Tiene ojos de zarigüeya. O talvez el cabello canoso y ensortijado hace que uno se recuerde de esos marsupiales cuando ve el rostro de Mario Lozano.
Escrito por Carlos Peña.01 de Agosto. Tomado de La Prensa Gráfica.
No rehúye la conversación, aunque a simple vista parezca una persona huraña en su oficio de pintar paisajes según como se ven durante horas distintas del día (lo mismo hacía Vincent van Gogh).
Trabaja sin camisa, mostrando su torso delgado y requemado por el sol. Viste pantalón negro con manchas de pintura y calza viejas sandalias. La mayor parte del tiempo está concentrado en el dibujo que pinta en el interior de caracoles vacíos o dando vida a pequeños cocos secos que al pintarles vivaces ojos amarillos e incrustarles pico y patas de palo terminan convertidos en graciosas aves marinas.
Su caballete es la antigua base de una pilastra de cemento que sostuvo alguna armadura cuando el muelle de La Libertad tuvo días más prósperos.

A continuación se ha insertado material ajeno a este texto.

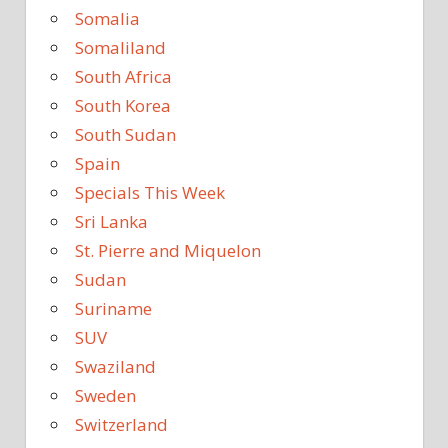
Somalia
Somaliland
South Africa
South Korea
South Sudan
Spain
Specials This Week
Sri Lanka
St. Pierre and Miquelon
Sudan
Suriname
SUV
Swaziland
Sweden
Switzerland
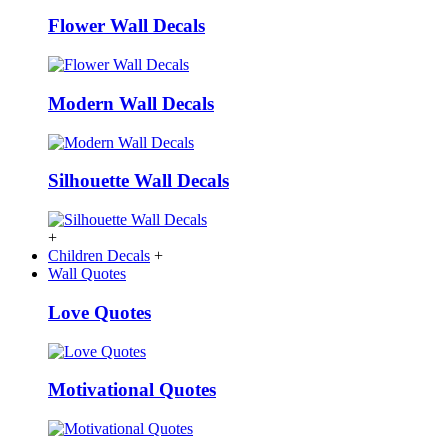
Flower Wall Decals
Modern Wall Decals
Silhouette Wall Decals
+
Children Decals
+
Wall Quotes
Love Quotes
Motivational Quotes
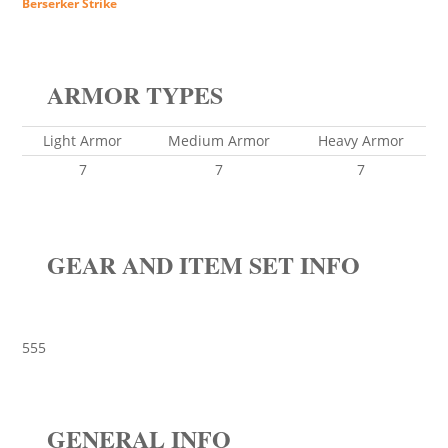
Berserker Strike
ARMOR TYPES
Light Armor
Medium Armor
Heavy Armor
7
7
7
GEAR AND ITEM SET INFO
555
GENERAL INFO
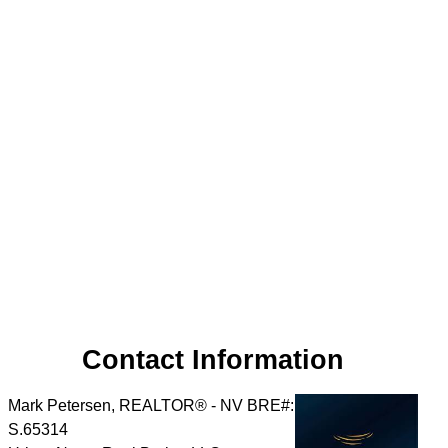
Contact Information
Mark Petersen, REALTOR® - NV BRE#:
S.65314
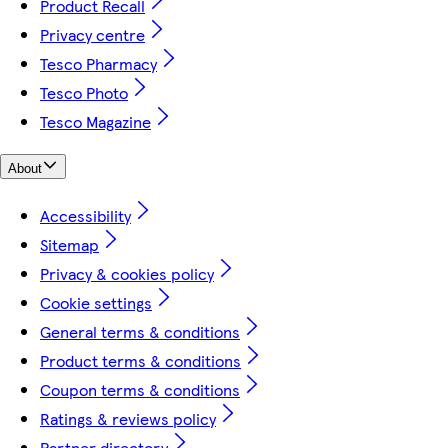
Product Recall
Privacy centre
Tesco Pharmacy
Tesco Photo
Tesco Magazine
About
Accessibility
Sitemap
Privacy & cookies policy
Cookie settings
General terms & conditions
Product terms & conditions
Coupon terms & conditions
Ratings & reviews policy
Partner directory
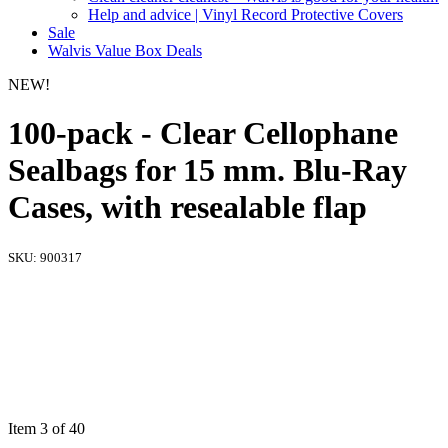
Help and advice | Vinyl Record Protective Covers
Sale
Walvis Value Box Deals
NEW!
100-pack - Clear Cellophane
Sealbags for 15 mm. Blu-Ray
Cases, with resealable flap
SKU:
900317
Item 3 of 40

Mario se ubica todos los días a la sombra benigna de un árbol de almendras para pintar los paisajes marinos que vende a los visitantes.
“El dinero es un invento, un mal invento de hombres perversos para tenernos esclavizados, para esclavizar a la humanidad entera”, me ha dicho en un tono filosófico.
Y luego ha soltado una parrafada sorprendente que bien vale rescatar:
“La pobreza es algo mental. Yo no necesito el dinero, aunque lo utilizo. Es lamentable que tenga que usarlo, pero no me muero por él. Estoy concentrado viendo la naturaleza, los cambios de luz en el cielo, los colores del mar con cada cambio de luz. Hay momentos que son únicos y solo duran segundos. No quisiera perderlos por estar pensando en el dinero”.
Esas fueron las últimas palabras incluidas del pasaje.